- Hari Kelima - Festival Dalang Bocah dan Dalang Muda VIRTUAL Tingkat Nasional 2020
- HARI KEEMPAT Festival Dalang Bocah dan Dalang Muda VIRTUAL Tingkat Nasional 2020
- HARI KETIGA Festival Dalang Bocah dan Dalang Muda VIRTUAL Tingkat Nasional 2020
- HARI KEDUA Festival Dalang Bocah dan Dalang Muda VIRTUAL Tingkat Nasional 2020
- HARI PERTAMA Festival Dalang Bocah dan Dalang Muda Virtual Tingkat Nasional 2020
Ki Dalam Anom Muridun: Benteng Terakhir Budaya Jawa
Nuansa minimalis dan suara vokal serak diiringi lantunan seruling yang mendayu-dayu membuat aura magis penampilan wayang sasak kian terasa lengkap. Mirip dengan wayang Bali, efek bayangan yang disajikan dalam pertunjukan ini merupakan salah satu kekhasan yang dimiliki wayang sasak yang berasal dari Lombok, Nusa Tenggara Barat. Dilihat dari materinya, yang membedakan wayang sasak dengan gagrag wayang lainnya terletak pada sumber cerita yang digunakan. Jika Wayang Purwa dan Bali mengambil epos Mahabarata dan Ramayana sebagai sumber ceritanya, wayang sasak mengambil cerita dari serat menak, sebuah naskah kuno yang ditulisa dengan bahasa Jawa Kawi di atas daun lontar.

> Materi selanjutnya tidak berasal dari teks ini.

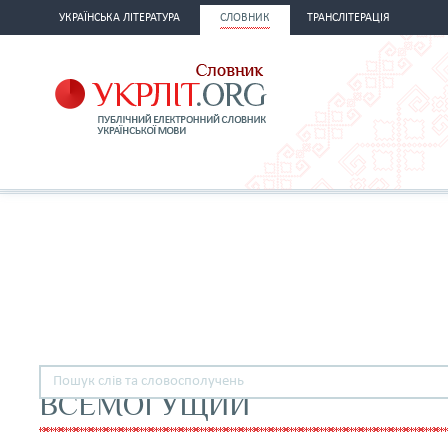
УКРАЇНСЬКА ЛІТЕРАТУРА
СЛОВНИК
ТРАНСЛІТЕРАЦІЯ
ВСЕМОГУЩИЙ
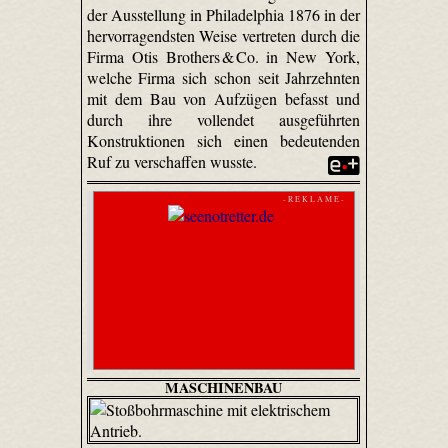
der Ausstellung in Philadelphia 1876 in der
hervorragendsten Weise vertreten durch die
Firma Otis Brothers & Co. in New York,
welche Firma sich schon seit Jahrzehnten
mit dem Bau von Aufzügen befasst und
durch ihre vollendet ausgeführten
Konstruktionen sich einen bedeutenden
Ruf zu verschaffen wusste.
- R E K L A M E -
MASCHINENBAU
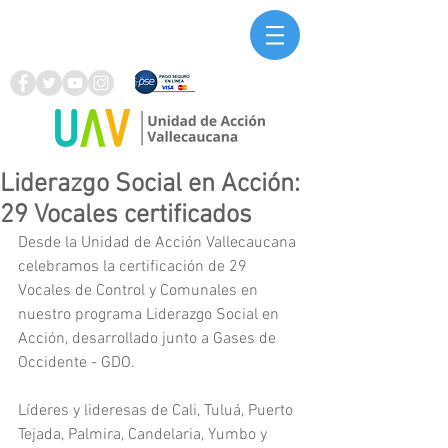
Liderazgo Social en Acción:
29 Vocales certificados
Desde la Unidad de Acción Vallecaucana 
celebramos la certificación de 29 
Vocales de Control y Comunales en 
nuestro programa Liderazgo Social en 
Acción, desarrollado junto a Gases de 
Occidente - GDO.
Líderes y lideresas de Cali, Tuluá, Puerto 
Tejada, Palmira, Candelaria, Yumbo y 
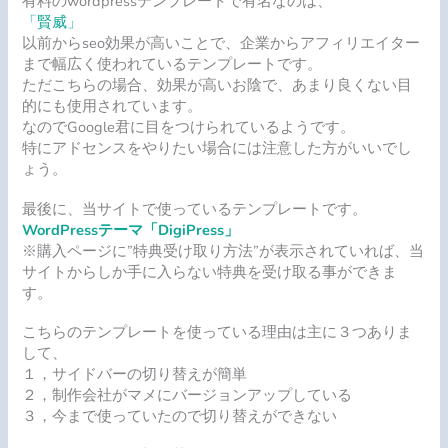
有料のwordpressテンプレートで有名なのは、
「賢威」
以前からseo効果が高いことで、企業からアフィリエイター
まで幅広く使われているテンプレートです。
ただこちらの場合、効果が高いお陰で、あまり良くない目
的にも使用されています。
なのでGoogle君に目をつけられているようです。
特にアドセンスをやりたい場合には注意した方がいいでし
ょう。
最後に、当サイトで使っているテンプレートです。
WordPressテーマ「DigiPress」
※購入ページに”特典受け取り方法”が表示されていれば、
当
サイトからしか手に入らない特典を受け取る事ができま
す。
こちらのテンプレートを使っている理由は主に３つありま
して、
１，サイドバーの切り替えが簡単
２，制作会社がマメにバージョンアップしている
３，今まで使っていたので切り替えができない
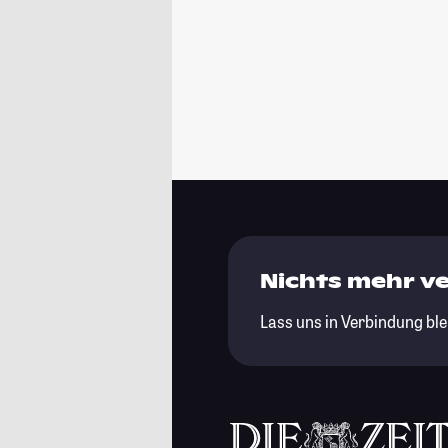
Nichts mehr v
Lass uns in Verbindung ble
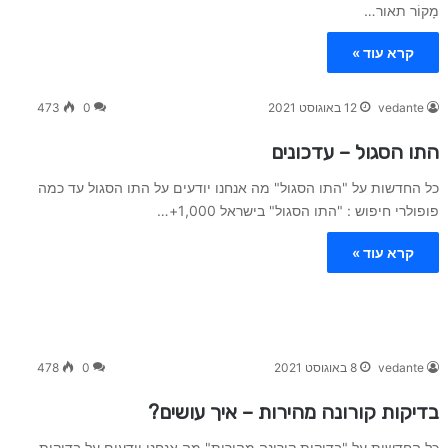
מָקוֹר תאור…
קרא עוד »
vedante
12 באוגוסט 2021
0
473
התו הסגול – עדכונים
כל החדשות על "התו הסגול" מה אנחנו יודעים על התו הסגול עד כמה
פופולרי חיפוש : "התו הסגול" בישראל 1,000+…
קרא עוד »
vedante
8 באוגוסט 2021
0
478
בדיקות קורונה מהירות – איך עושים?
כל החדשות על "בדיקות קורונה מהירות" מה אנחנו יודעים על בדיקות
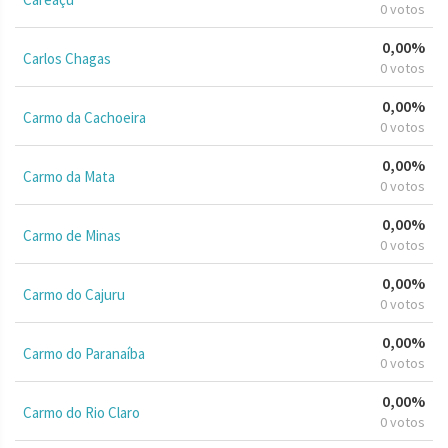
0 votos
0,00%
Carlos Chagas
0 votos
0,00%
Carmo da Cachoeira
0 votos
0,00%
Carmo da Mata
0 votos
0,00%
Carmo de Minas
0 votos
0,00%
Carmo do Cajuru
0 votos
0,00%
Carmo do Paranaíba
0 votos
0,00%
Carmo do Rio Claro
0 votos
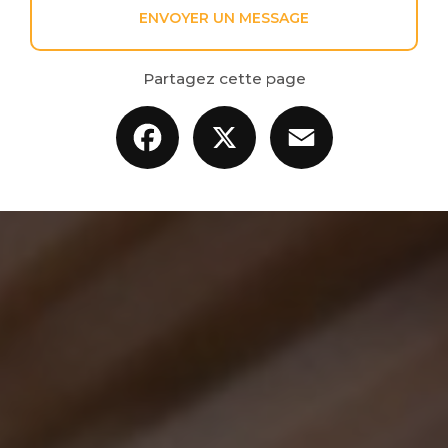
ENVOYER UN MESSAGE
Partagez cette page
Facebook
X
Email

Anom Muridan yang menjadi penampil ke dua dalam Festival Dalang Remaja (FDR) 2011, adalah wakil yang dipilih oleh PEPADI Provinsi NTB untuk mewakilii daerah tersebut dalam ajang FDR 2011. Anom yang berasal dari lingkungan keluarga pedalang mengaku mengikuti ajang ini sebagai bentuk penyaluran hobinya sekaligus sebagai misi untuk menjaga kelestarian budaya bangsa yang sudah diakui keberadaannya oleh dunia internasional. Walau wayang sasak yang asli berasal dari Lombok, NTB menyimpan banyak kekhasan dan berisi akan kearifan lokal yang menjadi pondasi kehidupan bermasyarakat di sana, seni tradisi ini ternyata kurang berkembang karena minimnya dukungan dari berbagai pihak sehingga sedikit orang yang mau menjadi dalang. “Pecinta wayang di NTB cukup banyak, tapi dalangnya sedikit,” ujarnya menjelaskan kondisi wayang dan pedalangan di NTB saat ini.
Anom sendiri melakukan persiapan sekitar tiga bulan untuk mengikuti festival ini. Dukungan dari PEPADI Provinsi membuanya semakin percaya diri dalam pertunjukannya. Kerja kerasnya dalam berlatih pun terbayar, tak satu pun penonton beranjak dari tempat duduknya di Teater Kautaman semenjak Anom beraksi. Wajar jika pertunjukan ini memberi kesan tersendiri bagi penonton. Selain penampilan Anom cukup maksimal, wayang sasak itu sendiri terbilang sangat jarang ditemui dalam pertunjukan wayang belakangan ini. Padahal wayang sasak bukan cuma memiliki keunikan dalam bentuk penyajian maupun jalan cerita saja. Penggunaan bahasa Jawa Kawi dalam pertunjukan wayang sasak menunjukkan bahwa wayang sasak memiliki tingkat orisinalitas yang sangat tinggi ketimbang wayang lainnya.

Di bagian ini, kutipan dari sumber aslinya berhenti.